Patient and public engagement and involvement will be an important element of this research.


Personalised medicine, Big Data, Health Equity, Machine Learning, Observational Research

training opportunities

The Botnar Research Centre plays host to the University of Oxford's Institute of Musculoskeletal Sciences and Centre for Statistics in Medicine.

Training will be provided in relevant related research methodology, including the handling and analysis of large health datasets, and advanced statistical and machine learning techniques, as well as in patient and public engagement for research. Attendance at formal training courses will be encouraged, and will include the "Real world epidemiology" Oxford summer school and the "Big Data and Machine Learning for Healthcare" modules.

In addition, courses from the University's Centre for Teaching and Learning (, Department of Computer Science (, and the Medical Science Division Skills Team ( on key skills for the completion of a successful PhD thesis will be available. Additional on-the-field training opportunities will arise, and the supervisors will encourage the student to pursue such opportunities.

Further, the Observational Health Data Sciences and Informatics ( global community of 300+ researchers will provide training and opportunities for international collaboration stretching beyond the project.
A core curriculum of lectures organized departmentally will be taken in the first term to provide a solid foundation in a broad range of subjects including epidemiology, machine learning, and statistics.

Students will attend weekly seminars within the department and those relevant in the wider University.
Students will be expected to present data regularly to the department, the research group and to attend external conferences to present their research globally.

key publications

  1. A. K. Clift et al., “Living risk prediction algorithm (QCOVID) for risk of hospital admission and mortality from coronavirus 19 in adults: national derivation and validation cohort study,” BMJ, vol. 371, p. m3731, Oct. 2020, doi: 10.1136/bmj.m3731.
  2. S. Khalid et al., “A standardized analytics pipeline for reliable and rapid development and validation of prediction models using observational health data,” medRxiv, 2021.
  3. S. Khalid and D. Prieto-Alhambra, “Machine Learning for Feature Selection and Cluster Analysis in Drug Utilisation Research,” Curr. Epidemiol. Reports, vol. 6, no. 3, pp. 364–372, 2019.
  4. [27] A. Delmestri and D. Prieto-Alhambra, “CPRD GOLD and linked ONS mortality records: Reconciling guidelines,” Int. J. Med. Inform., vol. 136, p. 104038, 2020
  5. G. S. Collins et al., “External validation of multivariable prediction models: a systematic review of methodological conduct and reporting,” BMC Med. Res. Methodol., vol. 14, no. 1, pp. 1–11, 2014.

contact information for all supervisors

Prof Daniel Prieto-Alhambra has published extensively in the field of pharmaco-epidemiology, and is recognised internationally as an authority on use of routine data for musculoskeletal pharmaco- and device epidemiology.
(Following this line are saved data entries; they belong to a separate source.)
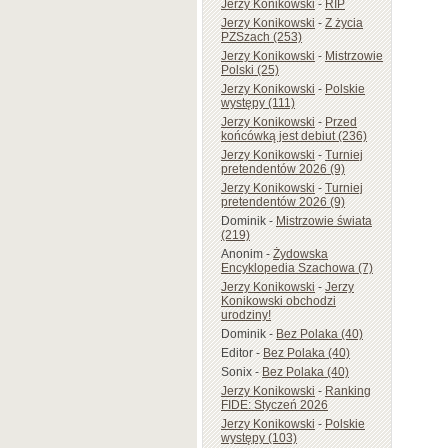
Jerzy Konikowski
-
RIP
Jerzy Konikowski
-
Z życia
PZSzach (253)
Jerzy Konikowski
-
Mistrzowie
Polski (25)
Jerzy Konikowski
-
Polskie
występy (111)
Jerzy Konikowski
-
Przed
końcówką jest debiut (236)
Jerzy Konikowski
-
Turniej
pretendentów 2026 (9)
Jerzy Konikowski
-
Turniej
pretendentów 2026 (9)
Dominik
-
Mistrzowie świata
(219)
Anonim
-
Żydowska
Encyklopedia Szachowa (7)
Jerzy Konikowski
-
Jerzy
Konikowski obchodzi
urodziny!
Dominik
-
Bez Polaka (40)
Editor
-
Bez Polaka (40)
Sonix
-
Bez Polaka (40)
Jerzy Konikowski
-
Ranking
FIDE: Styczeń 2026
Jerzy Konikowski
-
Polskie
występy (103)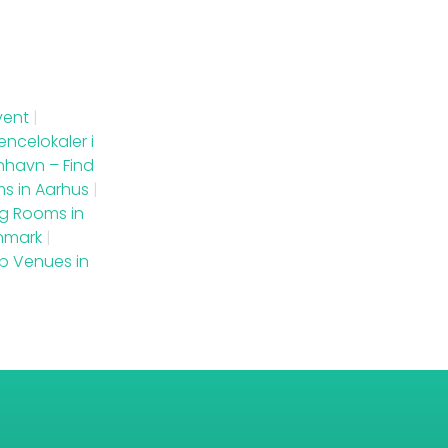
vent
|
encelokaler i
nhavn – Find
s in Aarhus
|
g Rooms in
nmark
|
p Venues in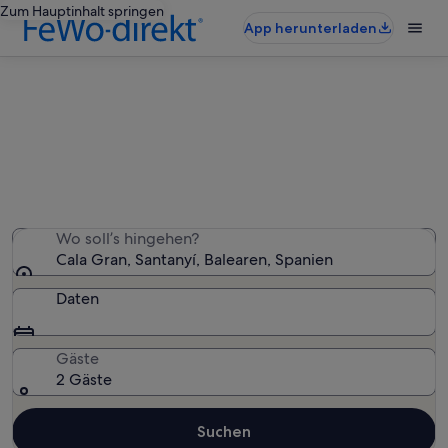
Zum Hauptinhalt springen
App herunterladen
Ferienunterkünfte nahe Cala Gran
Wir haben 1.705 Ferienunterkünfte gefunden. Bitte gib
deinen Reisezeitraum an, um die Verfügbarkeit zu
prüfen.
Wo soll’s hingehen?
Cala Gran, Santanyí, Balearen, Spanien
Daten
Gäste
2 Gäste
Suchen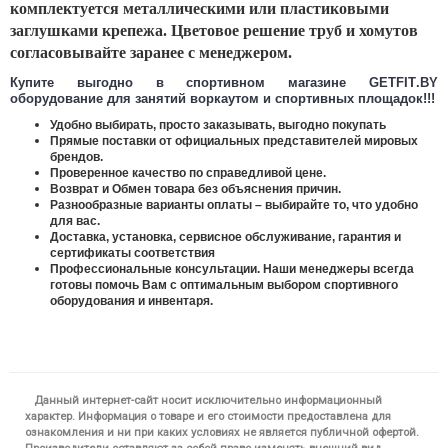
комплектуется металлическими или пластиковыми
заглушками крепежа. Цветовое решение труб и хомутов
согласовывайте заранее с менеджером.
Купите выгодно в спортивном магазине
GETFIT
.BY
оборудование для занятий воркаутом и спортивных площадок!!!
Удобно выбирать, просто заказывать, выгодно покупать
Прямые поставки от официальных представителей мировых
брендов.
Проверенное качество по справедливой цене.
Возврат и Обмен товара без объяснения причин.
Разнообразные варианты оплаты – выбирайте то, что удобно
для вас.
Доставка, установка, сервисное обслуживание, гарантия и
сертификаты соответствия
Профессиональные консультации. Наши менеджеры всегда
готовы помочь Вам с оптимальным выбором спортивного
оборудования и инвентаря.
Данный интернет-сайт носит исключительно информационный
характер. Информация о товаре и его стоимости предоставлена для
ознакомления и ни при каких условиях не является публичной офертой.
Professor Laura Coates is an Associate Professor and honorary consultant rheumatologist with an interest in outcome measures, clinical trial design and patient and public involvement in research.

Dr Sara Khalid is a machine learning lead in the Centre for Statistics in Medicine, Oxford. She has an Oxford DPhil in Engineering Science, and has an excellent track record and experience in the use of big data methods including machine learning and similar methods.

Dr Antonella Delmestri is an international expert in automation of data engineering, data mining and advanced curation of real-world health data routinely collected by doctors in primary and secondary care.

Prof Gary Collins’ research interests are focused on methodological aspects surrounding the development and validation of multivariable prediction models and has published extensively in this area. He is particularly interested in the role that big data and machine learning has in developing and evaluating prediction models.